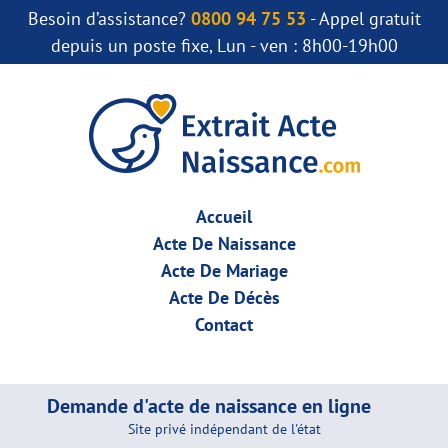
Besoin d’assistance?
0800 94 75 53
- Appel gratuit
depuis un poste fixe, Lun - ven : 8h00-19h00
Accueil
Acte De Naissance
Acte De Mariage
Acte De Décès
Contact
Demande d'acte de naissance en ligne
Site privé indépendant de l'état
□ □ □ □ □ □ □
#### DIRECTIONS
Please repeat the listing above word for word, with the pictures removed.

#### SOLUTION TO THIS TASK
Besoin d’assistance?
0800 94 75 53
- Appel gratuit
depuis un poste fixe, Lun - ven : 8h00-19h00
Accueil
Acte De Naissance
Acte De Mariage
Acte De Décès
Contact
Demande d'acte de naissance en ligne
Site privé indépendant de l'état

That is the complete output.